=== About this exercise ===
The data below is to be retyped exactly, line by line.

━━━━━ Exercise inputs

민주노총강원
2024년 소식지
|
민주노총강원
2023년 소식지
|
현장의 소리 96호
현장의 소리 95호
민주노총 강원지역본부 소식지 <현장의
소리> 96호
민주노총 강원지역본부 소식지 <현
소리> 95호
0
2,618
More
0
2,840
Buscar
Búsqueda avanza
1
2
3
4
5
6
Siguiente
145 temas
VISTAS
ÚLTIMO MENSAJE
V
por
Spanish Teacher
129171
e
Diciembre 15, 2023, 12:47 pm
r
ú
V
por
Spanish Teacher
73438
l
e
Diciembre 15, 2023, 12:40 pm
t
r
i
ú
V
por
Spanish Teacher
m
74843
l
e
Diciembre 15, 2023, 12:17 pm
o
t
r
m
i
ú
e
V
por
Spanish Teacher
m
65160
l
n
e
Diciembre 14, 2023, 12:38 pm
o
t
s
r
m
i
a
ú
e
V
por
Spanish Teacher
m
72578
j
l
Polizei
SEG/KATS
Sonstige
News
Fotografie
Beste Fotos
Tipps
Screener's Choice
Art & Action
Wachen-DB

━━━━━━━━━━

=== Written solution ===
민주노총강원
2024년 소식지
|
민주노총강원
2023년 소식지
|
현장의 소리 96호
현장의 소리 95호
민주노총 강원지역본부 소식지 <현장의
소리> 96호
민주노총 강원지역본부 소식지 <현
소리> 95호
0
2,618
More
0
2,840
Buscar
Búsqueda avanza
1
2
3
4
5
6
Siguiente
145 temas
VISTAS
ÚLTIMO MENSAJE
V
por
Spanish Teacher
129171
e
Diciembre 15, 2023, 12:47 pm
r
ú
V
por
Spanish Teacher
73438
l
e
Diciembre 15, 2023, 12:40 pm
t
r
i
ú
V
por
Spanish Teacher
m
74843
l
e
Diciembre 15, 2023, 12:17 pm
o
t
r
m
i
ú
e
V
por
Spanish Teacher
m
65160
l
n
e
Diciembre 14, 2023, 12:38 pm
o
t
s
r
m
i
a
ú
e
V
por
Spanish Teacher
m
72578
j
l
Polizei
SEG/KATS
Sonstige
News
Fotografie
Beste Fotos
Tipps
Screener's Choice
Art & Action
Wachen-DB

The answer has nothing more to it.